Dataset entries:
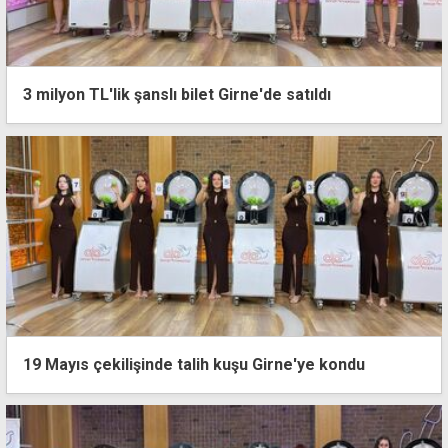
3 milyon TL'lik şanslı bilet Girne'de satıldı
19 Mayıs çekilişinde talih kuşu Girne'ye kondu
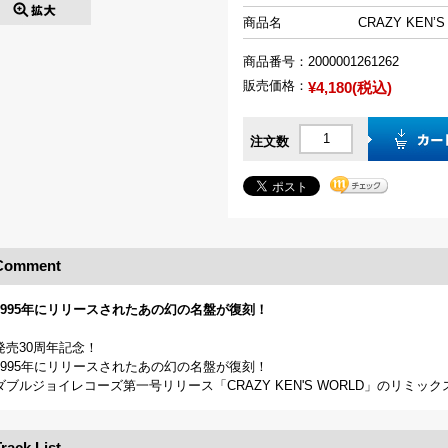
商品名
CRAZY KEN’S
商品番号：
2000001261262
販売価格：
¥4,180(税込)
注文数
Comment
1995年にリリースされたあの幻の名盤が復刻！
発売30周年記念！
1995年にリリースされたあの幻の名盤が復刻！
ダブルジョイレコーズ第一号リリース「CRAZY KEN'S WORLD」のリミッ
rack List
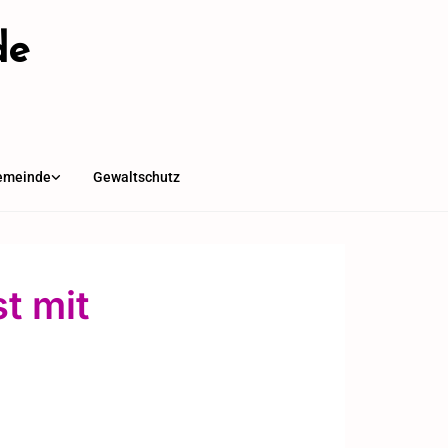
de
emeinde
Gewaltschutz
t mit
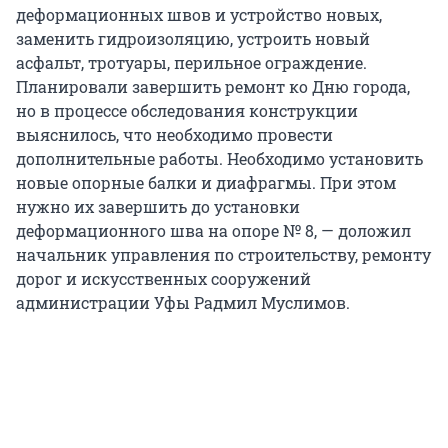
деформационных швов и устройство новых,
заменить гидроизоляцию, устроить новый
асфальт, тротуары, перильное ограждение.
Планировали завершить ремонт ко Дню города,
но в процессе обследования конструкции
выяснилось, что необходимо провести
дополнительные работы. Необходимо установить
новые опорные балки и диафрагмы. При этом
нужно их завершить до установки
деформационного шва на опоре № 8, — доложил
начальник управления по строительству, ремонту
дорог и искусственных сооружений
администрации Уфы Радмил Муслимов.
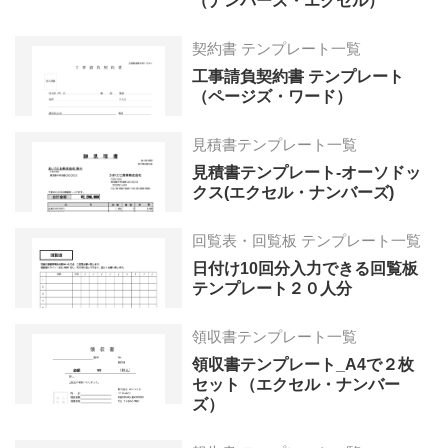
（ナンバーズ・エクセル）
契約書 テンプレート一覧
工事請負契約書 テンプレート
（ページズ・ワード）
見積書テンプレート一覧
見積書テンプレート-オーソドッ
クス(エクセル・ナンバーズ)
回覧表・回覧板 テンプレート一覧
日付け10回分入力できる回覧板
テンプレート２０人分
領収書テンプレート一覧
領収書テンプレート_A4で２枚
セット（エクセル・ナンバー
ズ）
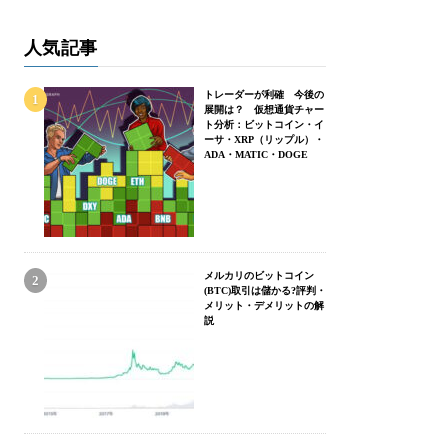
人気記事
トレーダーが利確 今後の
展開は？ 仮想通貨チャー
ト分析：ビットコイン・イ
ーサ・XRP（リップル）・
ADA・MATIC・DOGE
メルカリのビットコイン
(BTC)取引は儲かる?評判・
メリット・デメリットの解
説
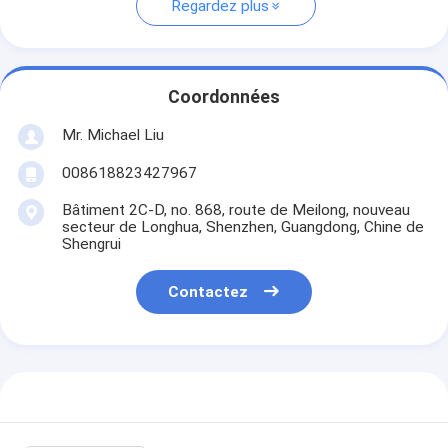
Regardez plus
Coordonnées
Mr. Michael Liu
008618823427967
Bâtiment 2C-D, no. 868, route de Meilong, nouveau
secteur de Longhua, Shenzhen, Guangdong, Chine de
Shengrui
Contactez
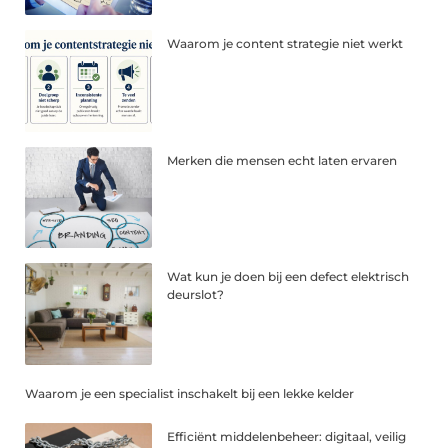
Waarom je content strategie niet werkt
Merken die mensen echt laten ervaren
Wat kun je doen bij een defect elektrisch
deurslot?
Waarom je een specialist inschakelt bij een lekke kelder
Efficiënt middelenbeheer: digitaal, veilig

▶ _Work to complete_
Your task is to set down every entry exactly, leaving out any picture it contains.

▶ _Written solution_
3 milyon TL'lik şanslı bilet Girne'de satıldı
19 Mayıs çekilişinde talih kuşu Girne'ye kondu
商品名
CRAZY KEN’S
商品番号：
2000001261262
販売価格：
¥4,180(税込)
注文数
Comment
1995年にリリースされたあの幻の名盤が復刻！
発売30周年記念！
1995年にリリースされたあの幻の名盤が復刻！
ダブルジョイレコーズ第一号リリース「CRAZY KEN'S WORLD」のリミッ
rack List
de
emeinde
Gewaltschutz
t mit
деформационных швов и устройство новых,
заменить гидроизоляцию, устроить новый
асфальт, тротуары, перильное ограждение.
Планировали завершить ремонт ко Дню города,
но в процессе обследования конструкции
выяснилось, что необходимо провести
дополнительные работы. Необходимо установить
новые опорные балки и диафрагмы. При этом
нужно их завершить до установки
деформационного шва на опоре № 8, — доложил
начальник управления по строительству, ремонту
дорог и искусственных сооружений
администрации Уфы Радмил Муслимов.
（ナンバーズ・エクセル）
契約書 テンプレート一覧
工事請負契約書 テンプレート
（ページズ・ワード）
見積書テンプレート一覧
見積書テンプレート-オーソドッ
クス(エクセル・ナンバーズ)
回覧表・回覧板 テンプレート一覧
日付け10回分入力できる回覧板
テンプレート２０人分
領収書テンプレート一覧
領収書テンプレート_A4で２枚
セット（エクセル・ナンバー
ズ）
人気記事
トレーダーが利確 今後の
展開は？ 仮想通貨チャー
ト分析：ビットコイン・イ
ーサ・XRP（リップル）・
ADA・MATIC・DOGE
メルカリのビットコイン
(BTC)取引は儲かる?評判・
メリット・デメリットの解
説
Regardez plus
Coordonnées
Mr. Michael Liu
008618823427967
Bâtiment 2C-D, no. 868, route de Meilong, nouveau
secteur de Longhua, Shenzhen, Guangdong, Chine de
Shengrui
Contactez
Waarom je content strategie niet werkt
Merken die mensen echt laten ervaren
Wat kun je doen bij een defect elektrisch
deurslot?
Waarom je een specialist inschakelt bij een lekke kelder
Efficiënt middelenbeheer: digitaal, veilig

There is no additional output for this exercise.